Wie sieht es nun mit der unternehmerischen Prägung der Familie aus? In Hayeks Definition des Unternehmers fällt doch auf, dass diesen wohl ein ziemlich unbeirrbarer Geist prägt, unabhängig von der Meinung anderer, durchsetzungsstark und visionär. Man könnte diese Eigenschaften auch anders benennen, nämlich eher egozentriert, wenig teamfähig und unfähig sich von außen gesetzten Regeln zu beugen. In Unternehmerfamilien tendiert man dazu seine Vorfahren mit der positiveren Brille zu betrachten. So werden die Geschichten zu Abenteuererzählungen und das Scheitern zu notwendigen Zutaten, die den Spannungsbogen erhalten.

Der Generationenwechsel: Vom Akteur zum Begleiter

Was aber, wenn das Unternehmen im Laufe der Zeit wächst und die einzelnen handelnden Personen notgedrungen in den Hintergrund treten, um einer stabileren Organisation Platz zu machen? Die positiv tradierten Vorbilder finden in einer festen Struktur keinen Platz, sie stören sogar. In unserer Familie hat der klassische Unternehmer vier Generationen bestimmt und geprägt, immerhin eine Generation länger als viele, auch internationale Sprichwörter wie „From clogs to clogs in three generations“ prognostizieren. Es war der letzten unternehmerisch aktiven Generation meiner Familie in weiser Voraussicht viel daran gelegen, das Unternehmen zwar mit einem klaren Kompass auszustatten, aber unabhängig von zu starken familiären Persönlichkeiten zu machen. Die Suche nach externen Managern, die zwar den Wertekanon und die inhaltliche Ausrichtung übernehmen, sonst aber frei agieren, hat sich als überaus erfolgreich gelungen herausgestellt. Die Zusammenarbeit mit den auch von Familienmitgliedern besetzten Gremien entwickelt sich vertrauensvoll und fruchtbar.
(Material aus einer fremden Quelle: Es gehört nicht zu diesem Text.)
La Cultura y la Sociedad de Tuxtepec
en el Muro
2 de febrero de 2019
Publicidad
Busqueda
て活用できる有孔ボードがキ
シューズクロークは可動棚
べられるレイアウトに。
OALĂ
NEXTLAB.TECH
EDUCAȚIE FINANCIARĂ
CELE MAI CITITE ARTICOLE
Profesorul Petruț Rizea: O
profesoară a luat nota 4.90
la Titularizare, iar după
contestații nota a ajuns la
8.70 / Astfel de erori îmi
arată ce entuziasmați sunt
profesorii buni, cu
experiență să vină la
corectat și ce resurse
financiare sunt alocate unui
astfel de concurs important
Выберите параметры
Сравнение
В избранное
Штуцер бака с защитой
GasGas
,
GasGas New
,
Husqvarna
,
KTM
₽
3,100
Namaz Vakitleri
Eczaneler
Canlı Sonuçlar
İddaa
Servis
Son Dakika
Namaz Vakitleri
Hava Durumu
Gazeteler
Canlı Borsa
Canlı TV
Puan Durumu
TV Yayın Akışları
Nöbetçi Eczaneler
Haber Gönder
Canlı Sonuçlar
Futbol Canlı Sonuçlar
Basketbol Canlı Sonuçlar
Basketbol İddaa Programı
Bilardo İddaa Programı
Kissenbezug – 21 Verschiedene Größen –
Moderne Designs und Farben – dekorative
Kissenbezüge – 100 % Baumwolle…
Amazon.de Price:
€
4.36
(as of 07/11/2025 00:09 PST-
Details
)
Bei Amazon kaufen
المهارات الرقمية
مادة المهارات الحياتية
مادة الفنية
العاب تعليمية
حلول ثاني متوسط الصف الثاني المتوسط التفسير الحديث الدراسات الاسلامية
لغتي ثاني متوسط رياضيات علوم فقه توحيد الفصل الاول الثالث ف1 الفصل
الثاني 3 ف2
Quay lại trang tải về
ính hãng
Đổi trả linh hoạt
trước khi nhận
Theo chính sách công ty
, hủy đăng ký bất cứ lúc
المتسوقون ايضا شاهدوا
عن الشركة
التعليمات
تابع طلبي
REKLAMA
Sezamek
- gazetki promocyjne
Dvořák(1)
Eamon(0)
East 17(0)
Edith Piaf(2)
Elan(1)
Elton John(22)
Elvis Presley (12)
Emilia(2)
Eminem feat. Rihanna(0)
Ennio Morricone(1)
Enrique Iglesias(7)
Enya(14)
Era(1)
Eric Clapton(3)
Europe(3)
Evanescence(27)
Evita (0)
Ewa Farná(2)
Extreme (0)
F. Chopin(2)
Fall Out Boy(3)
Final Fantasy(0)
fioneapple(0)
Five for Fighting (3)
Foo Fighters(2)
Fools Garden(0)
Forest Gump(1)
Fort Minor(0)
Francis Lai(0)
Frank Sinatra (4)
Unsere Familie wurde gut auf diese neue Rolle vorbereitet. Wir fühlen uns wohl in dem gegebenen inhaltlichen Rahmen, es gibt nach wie vor eine hohe Identifikation mit dem Unternehmen und dessen Zielen. Keines der Familienmitglieder strebt nach der Unternehmerrolle, die aber auch gar nicht mehr vorgesehen ist. Auffallend ist allerdings, dass es innerhalb der Gesellschafter ein Fremdeln, oder sogar einen Widerwillen gibt, die eigene Unabhängigkeit aufzugeben. So gibt es niemanden in unserer Familie, der sich in einem Konzern oder anderen sehr starren Strukturen wohlfühlt. Ich vermute, dass dies in vielen Familienunternehmen der Fall ist. Die positive Darstellung von Unabhängigkeit und Unangepasstheit wird vielleicht doch weitergegeben.

 


Steinbeis Holding GmbH

Nachhaltigkeit ist der Industriewert der Zukunft. Ressourcen- und Energieeffizienz sichern die Produktivität der Wirtschaft und fördern die Biodiversität. Mit ihrem Beteiligungsengagement konzentriert sich die Steinbeis Holding auf Unternehmen in den Industriezweigen Energiewirtschaft, ökologische Papierproduktion, Kunststoffrecycling und Kreislaufwirtschaft. Eine vom Werteverständnis der Unternehmerfamilie Steinbeis über Generationen geprägte Investitionsstrategie.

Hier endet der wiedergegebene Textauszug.